At the memorial weekend there’s been widespread talk about an independent report on the crisis released last week by Russian State Duma Deputy Yury Savelyev.
Mr Savelyev charges in his report that the violent climax of the crisis was brought on by a grenade that struck the school from outside, rather than by an explosion inside set off inside by the hostage takers, as the official version maintains.
Mr Savelyev is a dissenting member of the official parliamentary commission assigned to investigate the events.
"It's what we always knew finally a specialist has shown it scientifically," Elbrus Tedtov, whose son died in the shootout, told AFP.
"Beslan has been talking about it for a long time. Finally someone wrote it down," he said.
Speaking at a ceremony in Moscow's Christ the Savior Cathedral, Russian President Vladimir Putin mourned what he called the "monstruous terrorist crime in Beslan".
"The murder of utterly innocent women and children shocked not only our nation, but the entire world," Mr Putin said.

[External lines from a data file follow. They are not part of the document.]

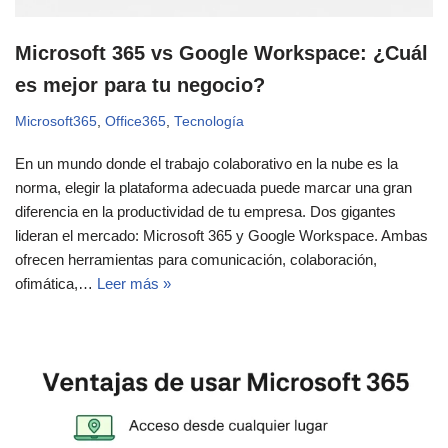
Microsoft 365 vs Google Workspace: ¿Cuál
es mejor para tu negocio?
Microsoft365
,
Office365
,
Tecnología
En un mundo donde el trabajo colaborativo en la nube es la
norma, elegir la plataforma adecuada puede marcar una gran
diferencia en la productividad de tu empresa. Dos gigantes
lideran el mercado: Microsoft 365 y Google Workspace. Ambas
ofrecen herramientas para comunicación, colaboración,
ofimática,…
Leer más »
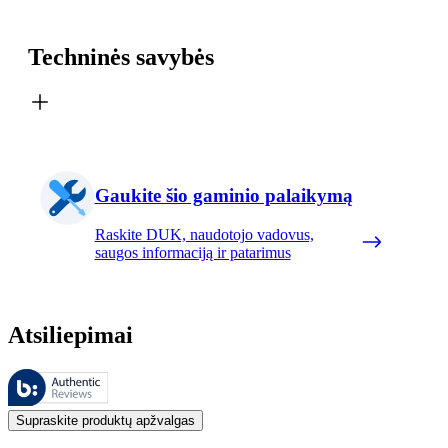
Techninės savybės
Gaukite šio gaminio palaikymą
Raskite DUK, naudotojo vadovus,
saugos informaciją ir patarimus
Atsiliepimai
Šiuos atsiliepimus tvarko „Bazaarvoice“ ir jie atitinka „Bazaarvoice“
Klientų nuomonės, pateikiamos kaip produktų ir žvaigždučių įvertinimai
Supraskite produktų apžvalgas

"This tragedy, the inconsolable grief of parents who have lost the most valuable thing -- their children -- will always be our common pain."
Police break up protest
Russian police had to break up a human rights campaigners' rally has called on President Vladimir Putin to tell the whole truth about the deaths that occurred during the Beslan crisis.
The second anniversary was also used as a day of solidarity against terrorism.

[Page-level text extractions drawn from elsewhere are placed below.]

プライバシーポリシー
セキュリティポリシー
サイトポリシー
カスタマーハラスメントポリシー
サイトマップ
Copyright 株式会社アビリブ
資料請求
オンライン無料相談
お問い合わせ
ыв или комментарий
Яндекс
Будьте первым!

Special police dispersed a rally of mourning staged by about 80 human rights activists who gathered in Moscow near the headquarters of the FSB security service.
Many human rights activists and some victims' relatives believe a botched rescue operation contributed to the deaths and the authorities have deliberately covered up mistakes made by senior officials overseeing the operation.
"Putin and (FSB chief Nikolai) Patrushev must share responsibility for the death of people," read a poster held by Lev Ponomarev, head of campaigners For Human Rights.
“Storming of the school is the authorities' disgrace," read another. "The Caucasus war spread the cancer of Nazism across Russia," read the one held by a woman standing nearby.
The protesters, carrying lit candles and flowers, attempted to approach a stone erected in memory of Soviet-era political prisoners, but police clamped down on them, dragging around two dozens into buses waiting nearby. Many posters were torn down.